WORK ORDER:
Read through the listing below and copy each line in which the word "this" occurs.
== INFORMATION GIVEN ==
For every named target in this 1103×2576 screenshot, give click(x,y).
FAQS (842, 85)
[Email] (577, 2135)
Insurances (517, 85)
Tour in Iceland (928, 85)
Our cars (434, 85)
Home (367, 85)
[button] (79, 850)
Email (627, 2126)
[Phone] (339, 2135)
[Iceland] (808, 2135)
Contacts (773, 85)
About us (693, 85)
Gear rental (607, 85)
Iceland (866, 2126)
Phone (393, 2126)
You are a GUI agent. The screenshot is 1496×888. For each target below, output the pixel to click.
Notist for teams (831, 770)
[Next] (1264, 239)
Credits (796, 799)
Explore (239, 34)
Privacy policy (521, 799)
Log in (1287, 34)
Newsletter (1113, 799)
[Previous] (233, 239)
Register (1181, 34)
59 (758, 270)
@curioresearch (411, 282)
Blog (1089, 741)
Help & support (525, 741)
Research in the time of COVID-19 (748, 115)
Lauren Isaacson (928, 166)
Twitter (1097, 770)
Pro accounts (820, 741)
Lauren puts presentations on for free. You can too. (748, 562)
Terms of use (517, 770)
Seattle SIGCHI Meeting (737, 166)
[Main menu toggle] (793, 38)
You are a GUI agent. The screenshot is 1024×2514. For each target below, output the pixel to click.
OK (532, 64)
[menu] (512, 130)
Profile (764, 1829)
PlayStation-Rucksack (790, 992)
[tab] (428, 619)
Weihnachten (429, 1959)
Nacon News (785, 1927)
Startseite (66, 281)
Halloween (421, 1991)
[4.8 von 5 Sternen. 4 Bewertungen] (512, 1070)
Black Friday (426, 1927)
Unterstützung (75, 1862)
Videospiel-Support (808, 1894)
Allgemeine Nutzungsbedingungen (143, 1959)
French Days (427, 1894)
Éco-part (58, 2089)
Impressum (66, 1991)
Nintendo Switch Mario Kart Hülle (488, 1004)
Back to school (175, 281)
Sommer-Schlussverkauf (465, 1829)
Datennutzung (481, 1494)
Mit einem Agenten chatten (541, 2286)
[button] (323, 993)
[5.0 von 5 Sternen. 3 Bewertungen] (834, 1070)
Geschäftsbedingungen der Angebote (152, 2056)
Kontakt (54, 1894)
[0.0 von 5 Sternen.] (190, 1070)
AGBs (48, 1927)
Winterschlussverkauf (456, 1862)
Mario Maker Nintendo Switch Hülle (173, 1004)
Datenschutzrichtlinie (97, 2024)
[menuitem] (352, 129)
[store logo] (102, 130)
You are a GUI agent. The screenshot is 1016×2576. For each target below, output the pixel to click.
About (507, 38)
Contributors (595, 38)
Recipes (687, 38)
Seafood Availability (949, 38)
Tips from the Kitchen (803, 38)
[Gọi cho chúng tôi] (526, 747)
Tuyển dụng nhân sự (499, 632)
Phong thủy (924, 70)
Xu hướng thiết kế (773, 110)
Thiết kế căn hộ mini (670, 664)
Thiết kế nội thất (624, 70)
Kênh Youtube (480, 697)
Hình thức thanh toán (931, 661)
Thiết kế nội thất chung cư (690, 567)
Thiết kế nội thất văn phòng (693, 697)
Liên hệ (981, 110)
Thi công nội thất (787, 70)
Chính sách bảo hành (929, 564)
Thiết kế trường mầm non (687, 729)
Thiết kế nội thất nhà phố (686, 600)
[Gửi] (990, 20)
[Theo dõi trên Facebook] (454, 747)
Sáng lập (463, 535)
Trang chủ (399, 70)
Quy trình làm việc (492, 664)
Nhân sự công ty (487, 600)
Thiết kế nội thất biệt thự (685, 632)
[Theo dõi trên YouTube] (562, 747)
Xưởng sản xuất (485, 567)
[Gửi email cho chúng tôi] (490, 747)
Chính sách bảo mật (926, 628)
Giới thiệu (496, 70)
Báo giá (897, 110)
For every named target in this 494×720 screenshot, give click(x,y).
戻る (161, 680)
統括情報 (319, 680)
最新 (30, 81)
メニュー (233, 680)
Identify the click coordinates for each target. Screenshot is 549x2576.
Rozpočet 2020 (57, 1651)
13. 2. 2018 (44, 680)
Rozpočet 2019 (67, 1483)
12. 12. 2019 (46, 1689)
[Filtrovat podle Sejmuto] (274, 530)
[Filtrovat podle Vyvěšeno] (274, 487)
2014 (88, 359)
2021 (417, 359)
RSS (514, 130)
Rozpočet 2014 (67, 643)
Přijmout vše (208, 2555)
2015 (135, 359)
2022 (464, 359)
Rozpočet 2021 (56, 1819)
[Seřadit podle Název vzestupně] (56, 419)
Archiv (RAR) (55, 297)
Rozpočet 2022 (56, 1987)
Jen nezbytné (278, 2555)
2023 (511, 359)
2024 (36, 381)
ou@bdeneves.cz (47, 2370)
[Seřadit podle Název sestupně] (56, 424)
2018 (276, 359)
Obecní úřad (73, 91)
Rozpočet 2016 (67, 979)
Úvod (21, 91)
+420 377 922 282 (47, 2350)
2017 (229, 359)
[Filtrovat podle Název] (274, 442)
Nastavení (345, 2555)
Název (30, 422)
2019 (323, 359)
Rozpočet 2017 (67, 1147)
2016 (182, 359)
===
RESULT OF THE EXERCISE:
For every named target in this 1103×2576 screenshot, give click(x,y).
For every named target in this 494×720 screenshot, give click(x,y).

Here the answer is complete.